**Problem requirements**
From the line containing "Netto Warenwert" through the last line of the entries below, transcribe each line exactly, excluding any picture.

**Supplied data**
=== Section Start ===
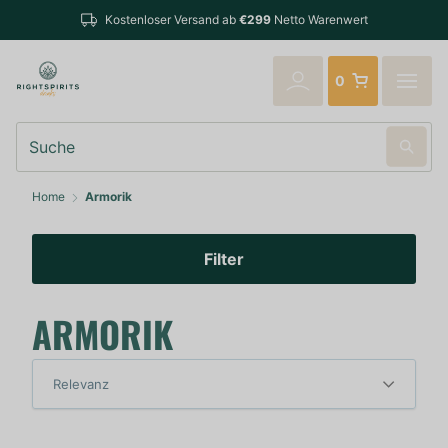
Kostenloser Versand ab
€299
Netto Warenwert
0
Suche
Home
Armorik
Filter
ARMORIK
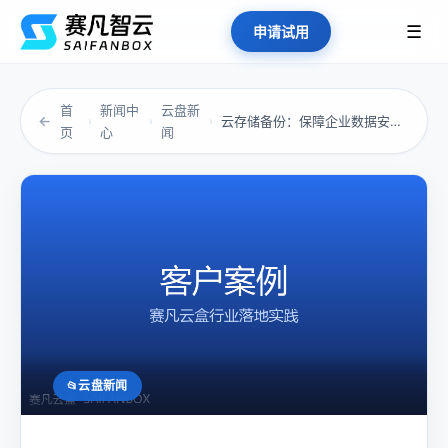
☰
申请试用
首
新闻中
云盘新
←
云存储备份：保障企业数据安全，防止丢失
›
›
›
页
心
闻
云盘新闻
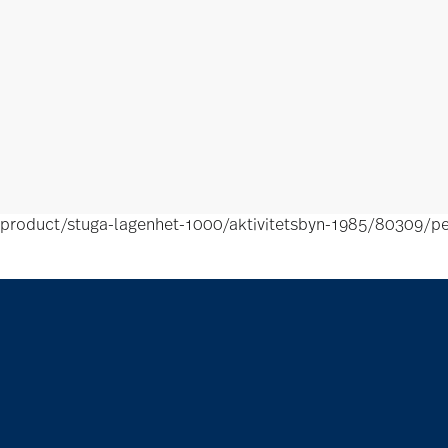
product/stuga-lagenhet-1000/aktivitetsbyn-1985/80309/pe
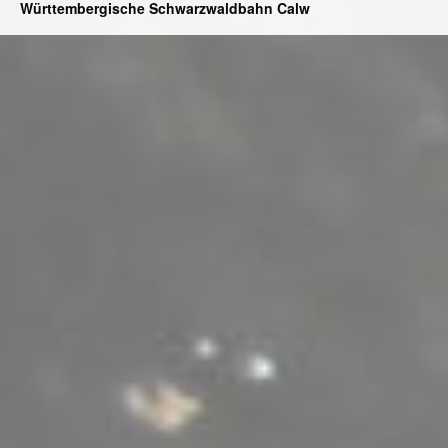
Württembergische Schwarzwaldbahn Calw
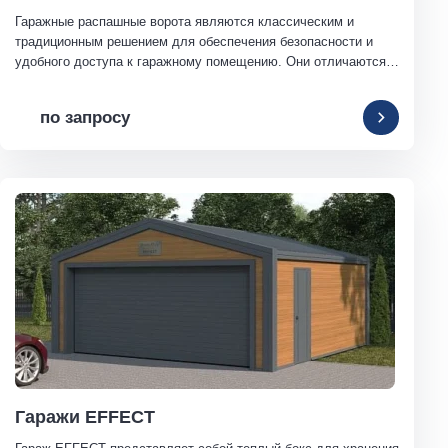
Гаражные распашные ворота являются классическим и 
традиционным решением для обеспечения безопасности и 
удобного доступа к гаражному помещению. Они отличаются 
надежностью, функциональностью и доступной ценой.
по запросу
Гаражи EFFECT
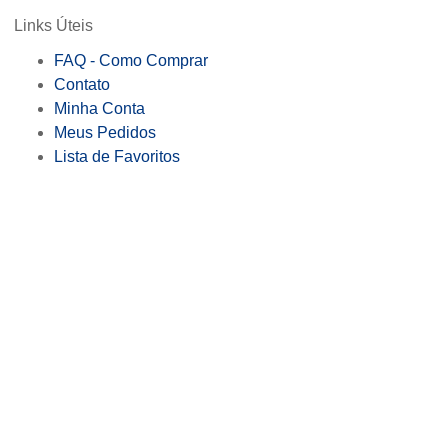
Links Úteis
FAQ - Como Comprar
Contato
Minha Conta
Meus Pedidos
Lista de Favoritos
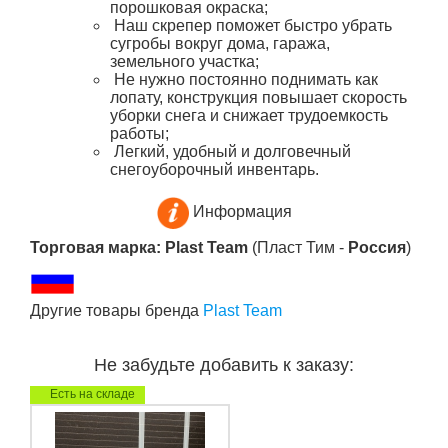
порошковая окраска;
Наш скрепер поможет быстро убрать
сугробы вокруг дома, гаража,
земельного участка;
Не нужно постоянно поднимать как
лопату, конструкция повышает скорость
уборки снега и снижает трудоемкость
работы;
Легкий, удобный и долговечный
снегоуборочный инвентарь.
Информация
Торговая марка: Plast Team
(Пласт Тим -
Россия
)
Другие товары бренда
Plast Team
Не забудьте добавить к заказу:
Есть на складе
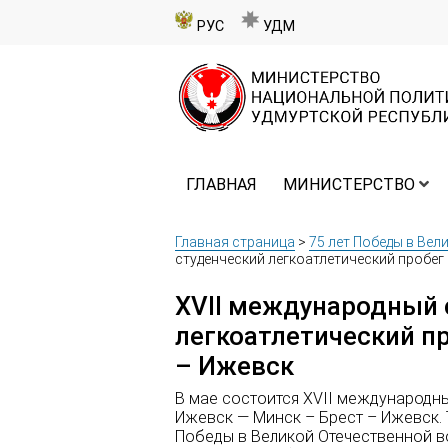
РУС
УДМ
ГЛАВНАЯ
МИНИСТЕРСТВО
Главная страница
>
75 лет Победы в Вел
студенческий легкоатлетический пробег
XVII международный 
легкоатлетический п
– Ижевск
В мае состоится XVII международн
Ижевск — Минск – Брест – Ижевск.
Победы в Великой Отечественной в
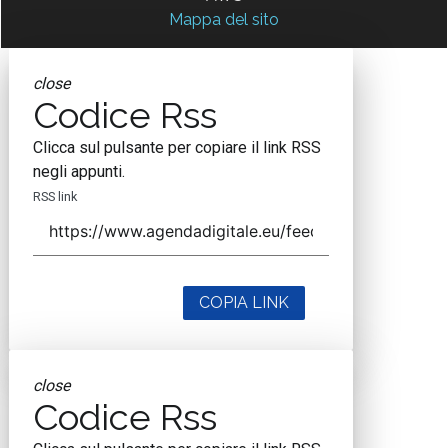
Mappa del sito
close
Codice Rss
Clicca sul pulsante per copiare il link RSS
negli appunti.
RSS link
COPIA LINK
close
Codice Rss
=== Section End ===
**Exercise output**
Netto Warenwert
0
Suche
Home
Armorik
Filter
ARMORIK
☰
申请试用
首
新闻中
云盘新
←
云存储备份：保障企业数据安全，防止丢失
›
›
›
页
心
闻
云盘新闻
product/stuga-lagenhet-1000/aktivitetsbyn-1985/80309/pe
Württembergische Schwarzwaldbahn Calw
Гаражные распашные ворота являются классическим и 
традиционным решением для обеспечения безопасности и 
удобного доступа к гаражному помещению. Они отличаются 
надежностью, функциональностью и доступной ценой.
по запросу
Гаражи EFFECT
Links Úteis
FAQ - Como Comprar
Contato
Minha Conta
Meus Pedidos
Lista de Favoritos
порошковая окраска;
Наш скрепер поможет быстро убрать
сугробы вокруг дома, гаража,
земельного участка;
Не нужно постоянно поднимать как
лопату, конструкция повышает скорость
уборки снега и снижает трудоемкость
работы;
Легкий, удобный и долговечный
снегоуборочный инвентарь.
Информация
Торговая марка: Plast Team
(Пласт Тим -
Россия
)
Другие товары бренда
Plast Team
Не забудьте добавить к заказу:
Есть на складе
РУС
УДМ
ГЛАВНАЯ
МИНИСТЕРСТВО
Главная страница
>
75 лет Победы в Вел
студенческий легкоатлетический пробег
XVII международный 
легкоатлетический п
– Ижевск
В мае состоится XVII международн
Ижевск — Минск – Брест – Ижевск.
Победы в Великой Отечественной в
Mappa del sito
close
Codice Rss
Clicca sul pulsante per copiare il link RSS
negli appunti.
RSS link
COPIA LINK
close
Codice Rss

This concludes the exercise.